Zach Klein of WSB-TV is reporting that Duke assistant Jeff Capel has emerged as Georgia Tech’s leading candidate to replace the fired Brian Gregory. I don’t doubt that Mike Bobinski, the Tech athletic director, would want to meet with Capel, who’s again a Hot Guy after being fired by Oklahoma in 2011. I do wonder if the interest is mutual.
In speaking over the weekend with writers who cover Duke and the ACC, the belief is that Capel is also the leading candidate to replace Mike Krzyzewski whenever Coach K decides to retire, which can’t be too far away. He’s 69.

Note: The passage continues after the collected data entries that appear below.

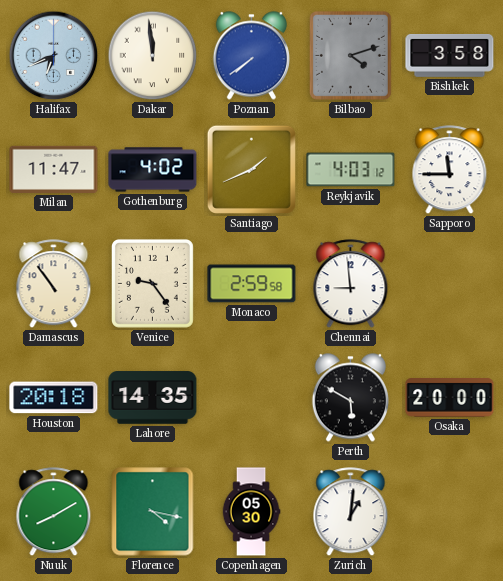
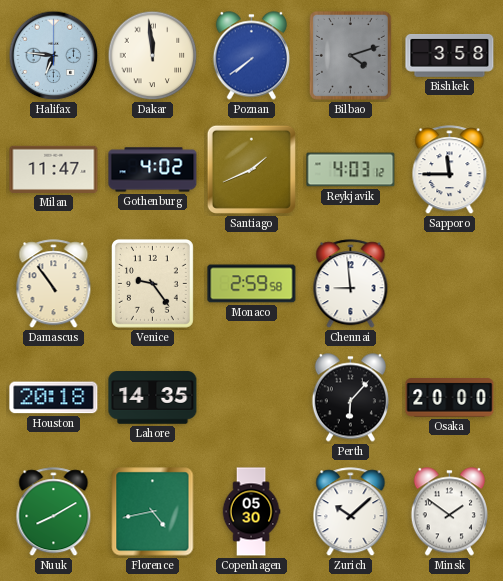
Halifax: 6:41 -> 6:46
Perth: 5:50 -> 6:07
Florence: 4:17 -> 4:43
Zurich: 1:01 -> 10:08
Minsk: none -> 1:51
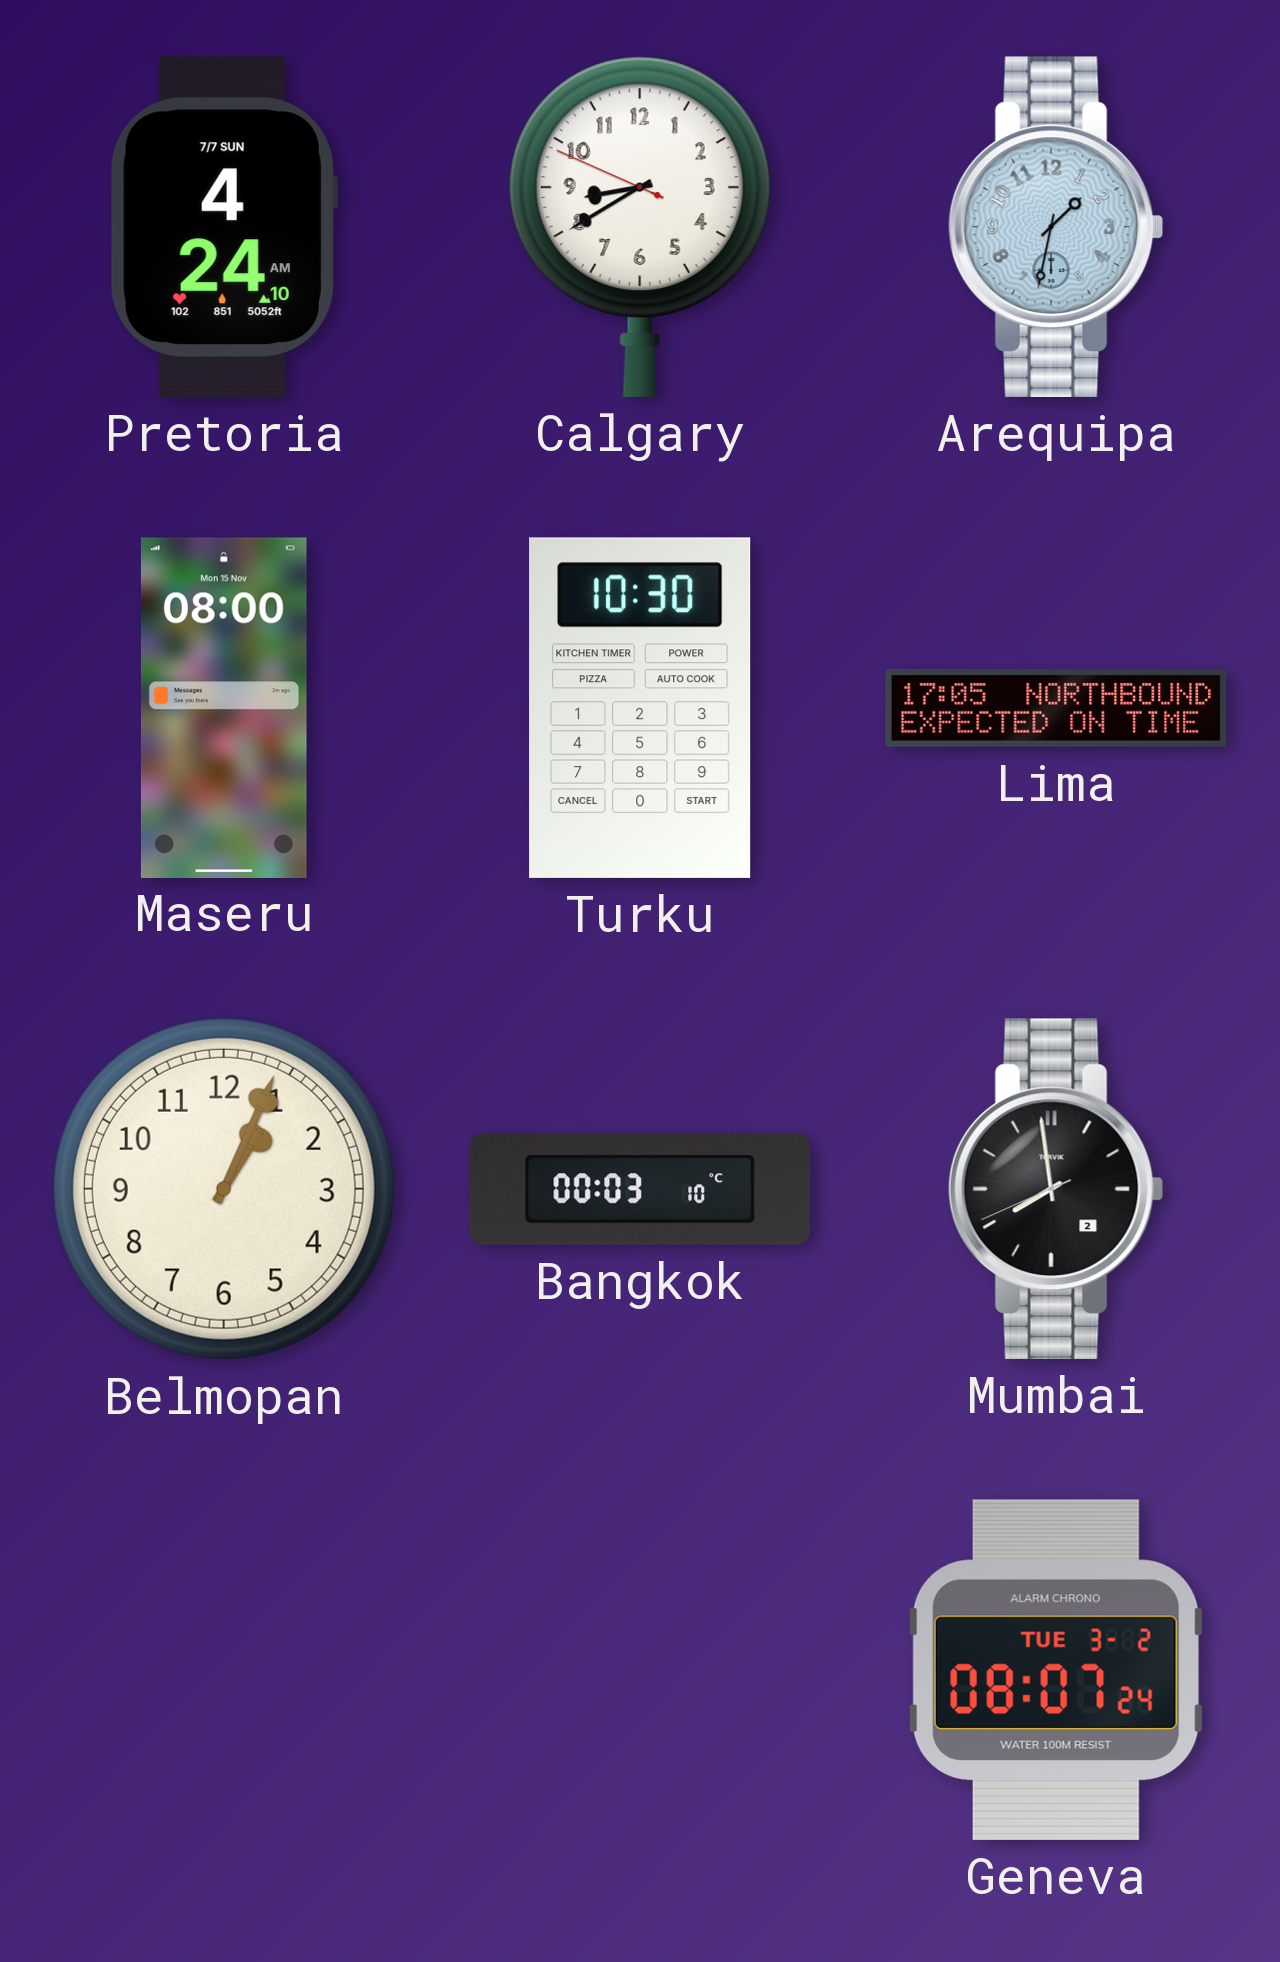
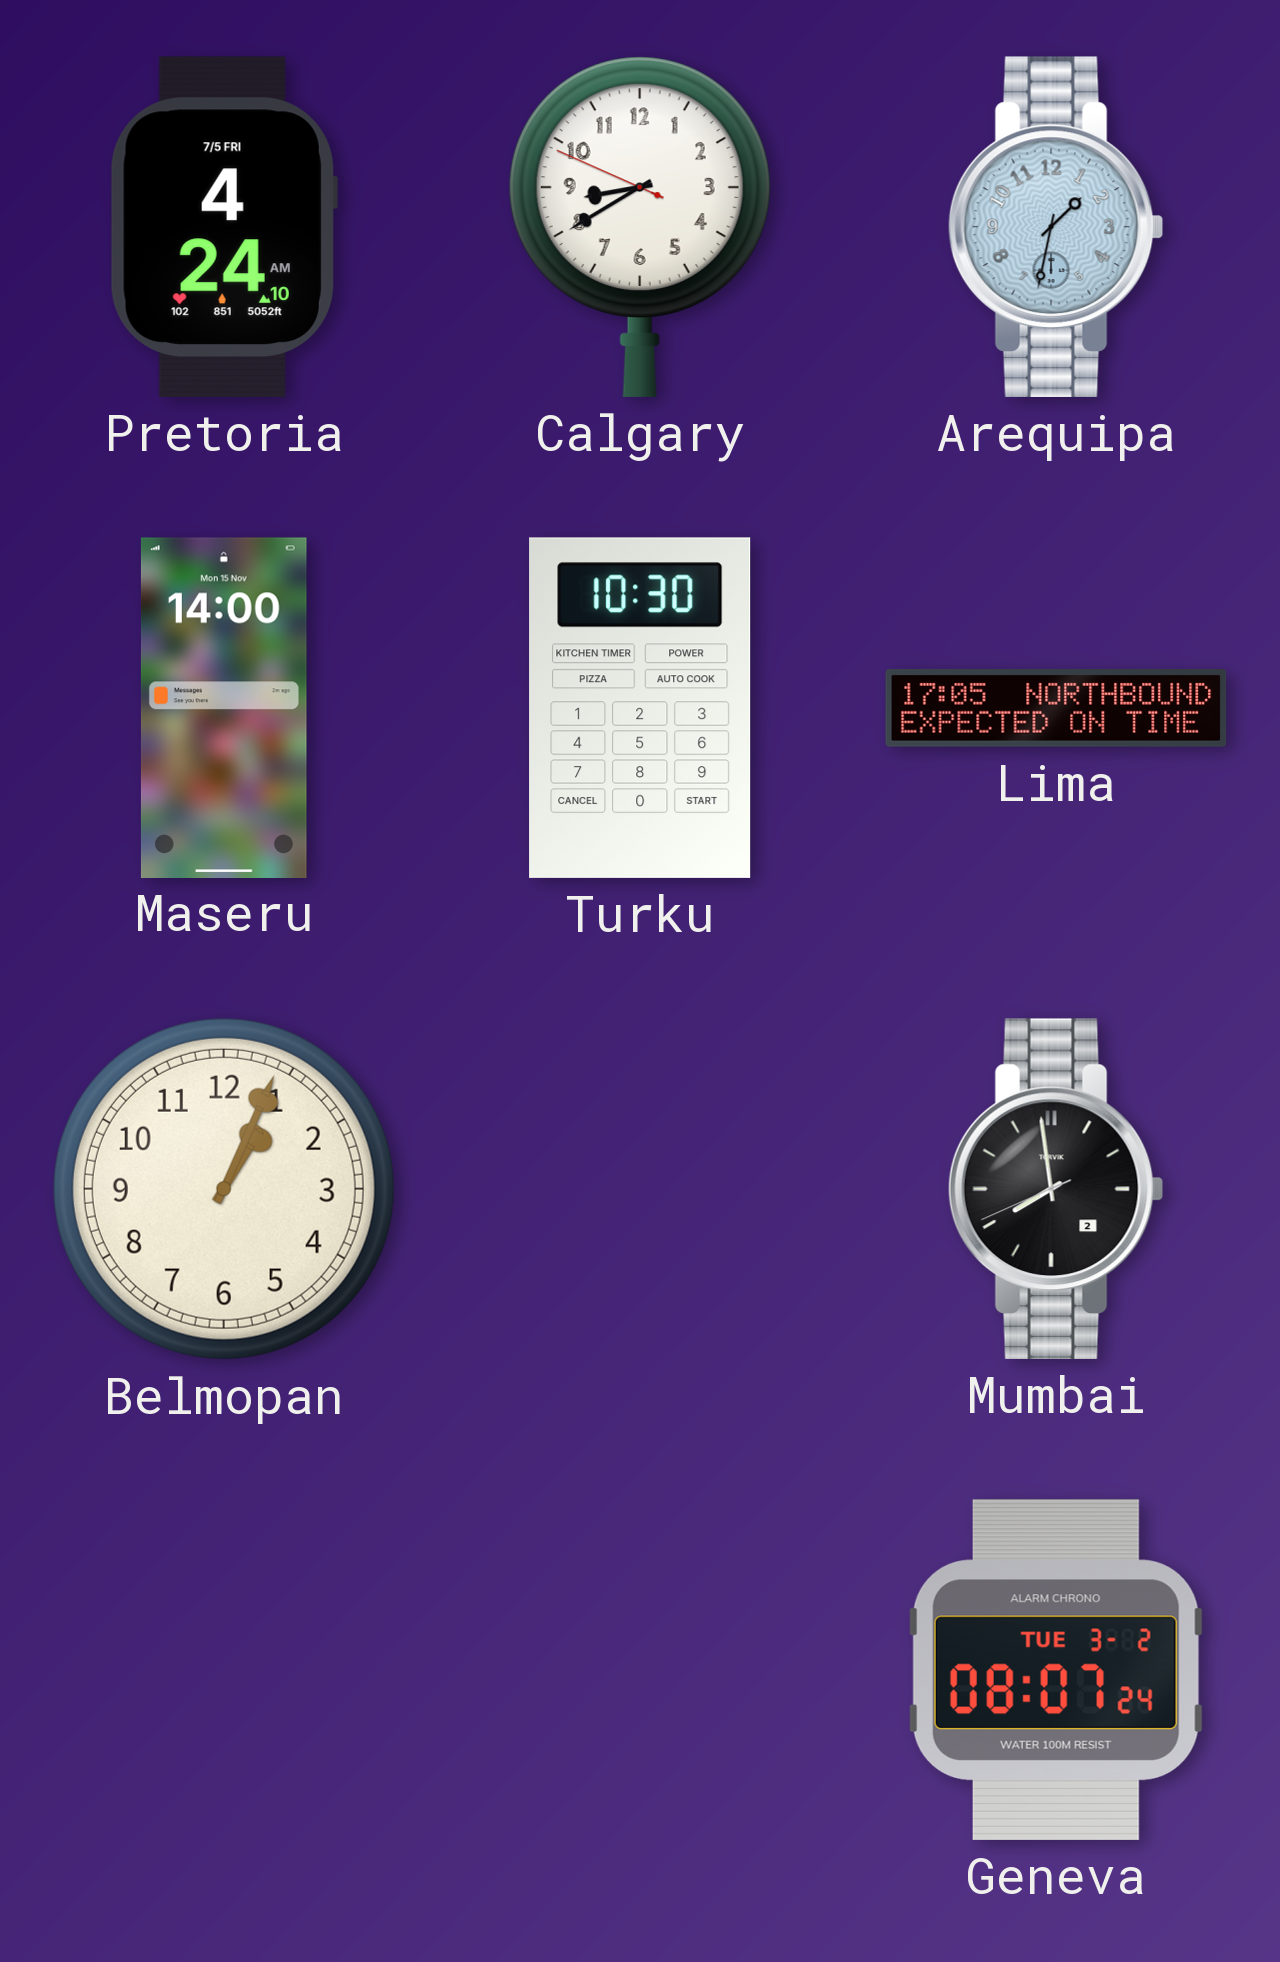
Pretoria date: 7/7 SUN -> 7/5 FRI
Maseru: 08:00 -> 14:00
Bangkok: 00:03 -> none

The who-follows-K guessing game has been ongoing for more than decade; previous heirs apparent have included Tommy Amaker, Johnny Dawkins, Chris Collins and Steve Wojciechowski, all of whom have left for head-coaching jobs elsewhere, none of whom has met with unbridled success. Dawkins just got fired by Stanford and hired by UCF. Collins is 49-48 in three seasons at Northwestern, which is a tough job. Wojo is 32-31 in two seasons at Marquette, which is a good job. Amaker has done well at Harvard, but he was fired by Michigan after six seasons, none of which culminated in an NCAA tournament appearance.
Capel is the latest heir apparent because he returned to Duke’s bench in 2011 after getting canned by Oklahoma. (His first head-coaching job had been at VCU, where he teed up the program for successor Anthony Grant, whose Rams beat Duke in the 2007 NCAA tournament.) Capel presided over a run to the Elite Eight in 2009 — the Sooners were powered by Blake Griffin– but Griffin left to become the No. 1 pick in the NBA draft and everything cratered.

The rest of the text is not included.